Assignment »
Write out exactly, and only, the lines from the one containing "Guia de Acervo (72, 2254)" through the last line of the listing below.

%%

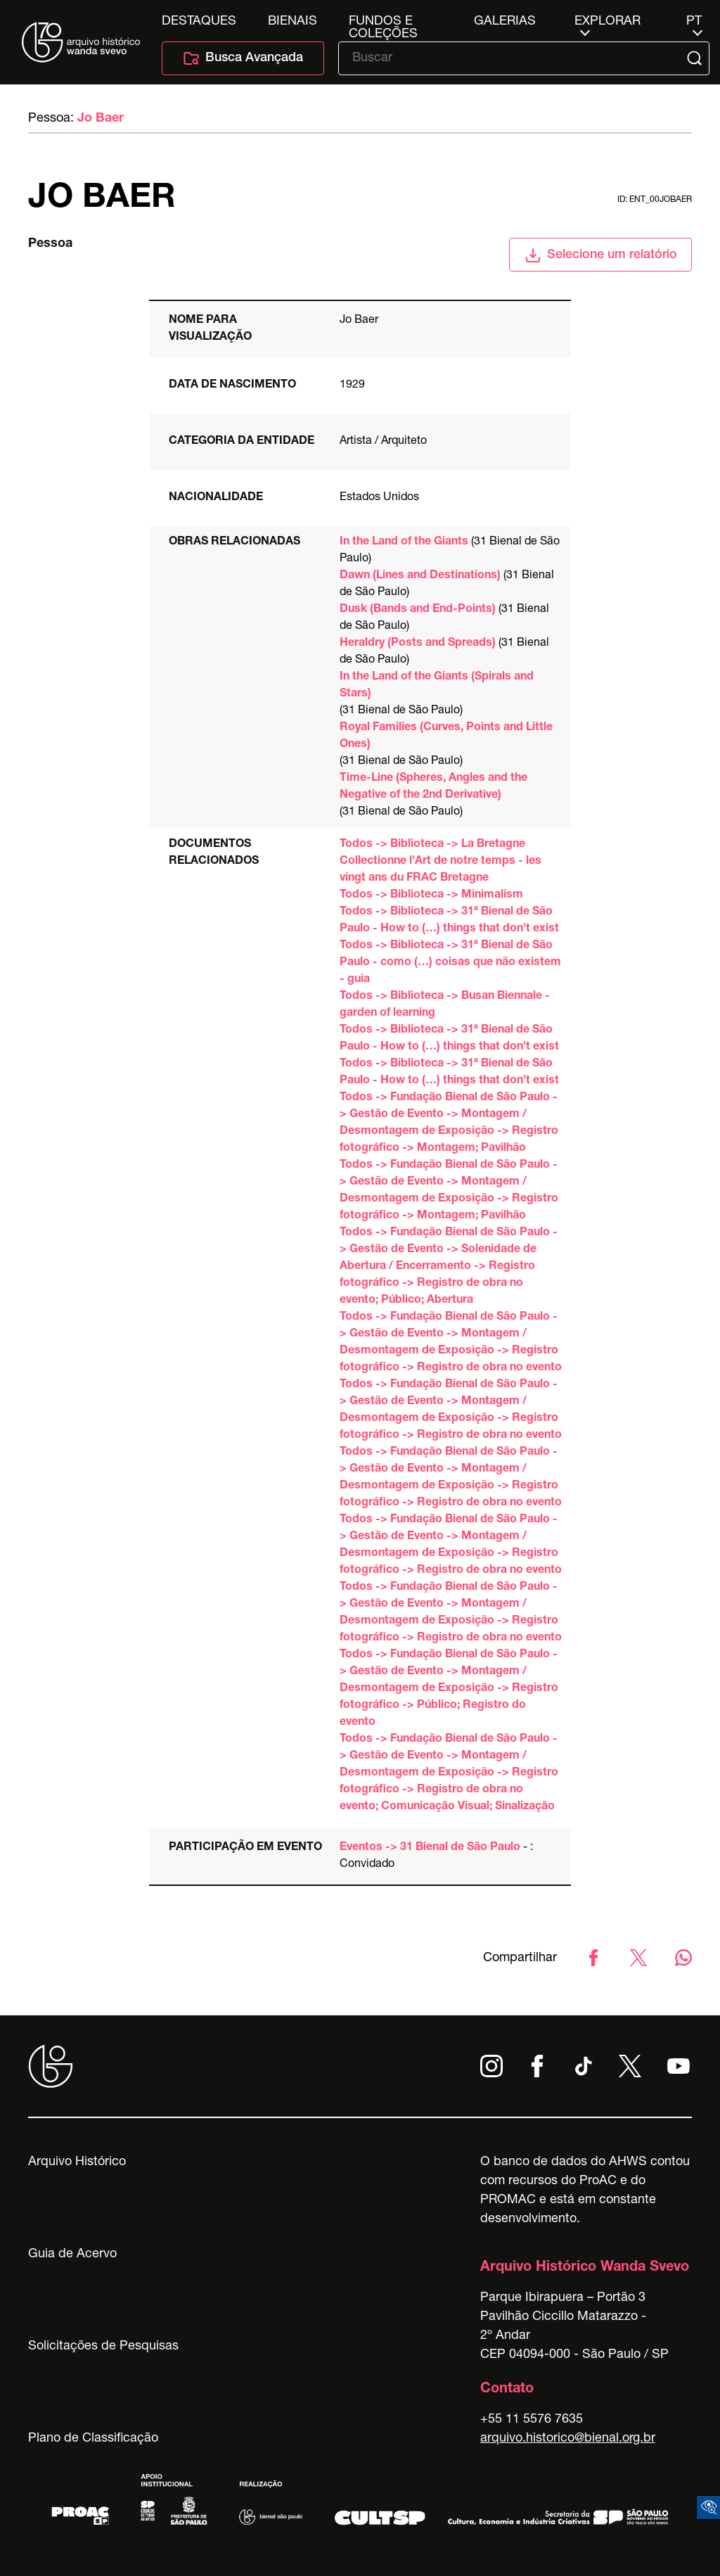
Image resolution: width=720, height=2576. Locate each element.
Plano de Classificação (93, 2438)
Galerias (505, 21)
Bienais (292, 21)
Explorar (607, 21)
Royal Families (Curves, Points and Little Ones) (446, 736)
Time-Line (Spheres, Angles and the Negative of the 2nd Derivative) (433, 787)
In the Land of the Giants (404, 542)
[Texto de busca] (514, 58)
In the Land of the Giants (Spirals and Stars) (437, 686)
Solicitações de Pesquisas (103, 2346)
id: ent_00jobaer (654, 200)
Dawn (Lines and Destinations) (420, 576)
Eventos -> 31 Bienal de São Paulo (430, 1848)
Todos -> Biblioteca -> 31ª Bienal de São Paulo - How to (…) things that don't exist (449, 921)
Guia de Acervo (72, 2254)
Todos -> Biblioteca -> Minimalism (431, 895)
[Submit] (695, 58)
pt (694, 21)
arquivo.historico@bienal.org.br (567, 2438)
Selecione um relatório (601, 255)
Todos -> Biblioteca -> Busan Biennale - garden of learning (445, 1005)
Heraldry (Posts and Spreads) (418, 643)
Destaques (199, 21)
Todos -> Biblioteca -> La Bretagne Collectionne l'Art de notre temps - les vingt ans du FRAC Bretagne (440, 861)
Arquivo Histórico (77, 2162)
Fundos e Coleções (383, 21)
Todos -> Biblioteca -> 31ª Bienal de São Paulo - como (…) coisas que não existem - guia (450, 963)
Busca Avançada (243, 58)
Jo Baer (100, 119)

%%

Response to the task »
Guia de Acervo (72, 2254)
Todos -> Biblioteca -> Minimalism (431, 895)
[Submit] (695, 58)
pt (694, 21)
arquivo.historico@bienal.org.br (567, 2438)
Selecione um relatório (601, 255)
Todos -> Biblioteca -> Busan Biennale - garden of learning (445, 1005)
Heraldry (Posts and Spreads) (418, 643)
Destaques (199, 21)
Todos -> Biblioteca -> La Bretagne Collectionne l'Art de notre temps - les vingt ans du FRAC Bretagne (440, 861)
Arquivo Histórico (77, 2162)
Fundos e Coleções (383, 21)
Todos -> Biblioteca -> 31ª Bienal de São Paulo - como (…) coisas que não existem - guia (450, 963)
Busca Avançada (243, 58)
Jo Baer (100, 119)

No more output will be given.